*EXERCISE:*
Your copy should hold the lines below from the first through the one that contains "Meetups im Juli: Inspiration", each retyped exactly, and no pictures.

Transcribed page contents
------------------------------------------------

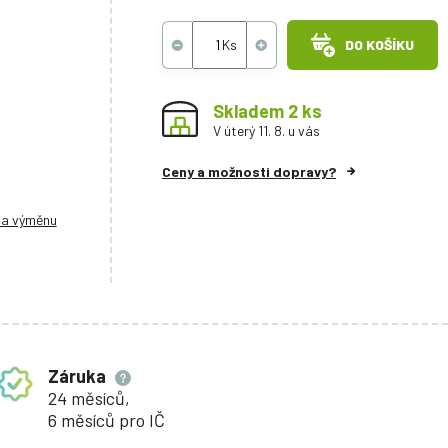
DO KOŠÍKU
Skladem 2 ks
V úterý 11. 8. u vás
Ceny a možnosti dopravy?
na výměnu
Záruka
24 měsíců,
6 měsíců pro IČ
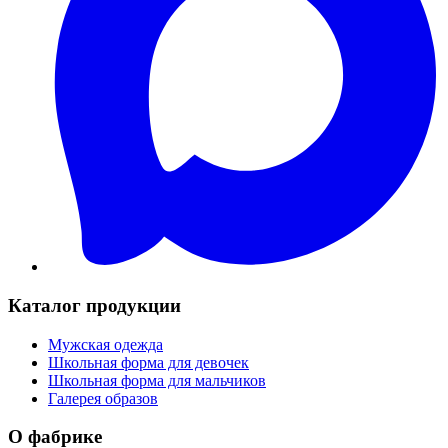
Каталог продукции
Мужская одежда
Школьная форма для девочек
Школьная форма для мальчиков
Галерея образов
О фабрике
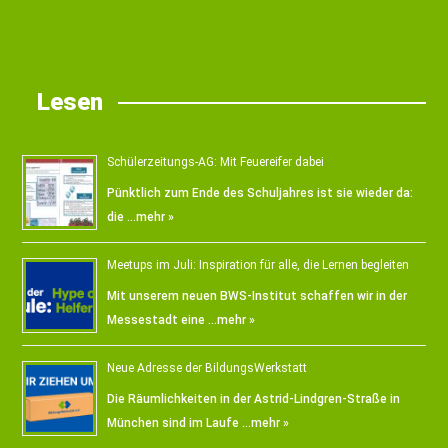
Lesen
Schülerzeitungs-AG: Mit Feuereifer dabei
Pünktlich zum Ende des Schuljahres ist sie wieder da:
die …
mehr »
Meetups im Juli: Inspiration für alle, die Lernen begleiten
Mit unserem neuen BWS-Institut schaffen wir in der
Messestadt eine …
mehr »
Neue Adresse der BildungsWerkstatt
Die Räumlichkeiten in der Astrid-Lindgren-Straße in
München sind im Laufe …
mehr »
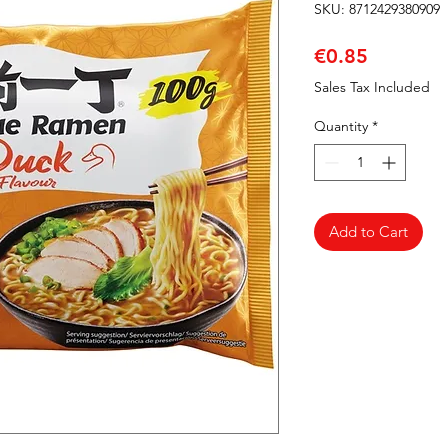
SKU: 8712429380909
Price
€0.85
Sales Tax Included
Quantity
*
Add to Cart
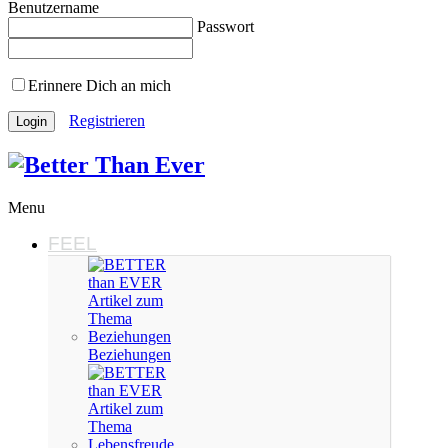
Benutzername
Passwort
Erinnere Dich an mich
Registrieren
Menu
FEEL
Beziehungen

------------------------------------------------

*ANSWER SPACE:*
DO KOŠÍKU
Skladem 2 ks
V úterý 11. 8. u vás
Ceny a možnosti dopravy?
na výměnu
Záruka
24 měsíců,
6 měsíců pro IČ
Каталог продукции
Мужская одежда
Школьная форма для девочек
Школьная форма для мальчиков
Галерея образов
О фабрике
Lesen
Schülerzeitungs-AG: Mit Feuereifer dabei
Pünktlich zum Ende des Schuljahres ist sie wieder da:
die …
mehr »
Meetups im Juli: Inspiration für alle, die Lernen begleiten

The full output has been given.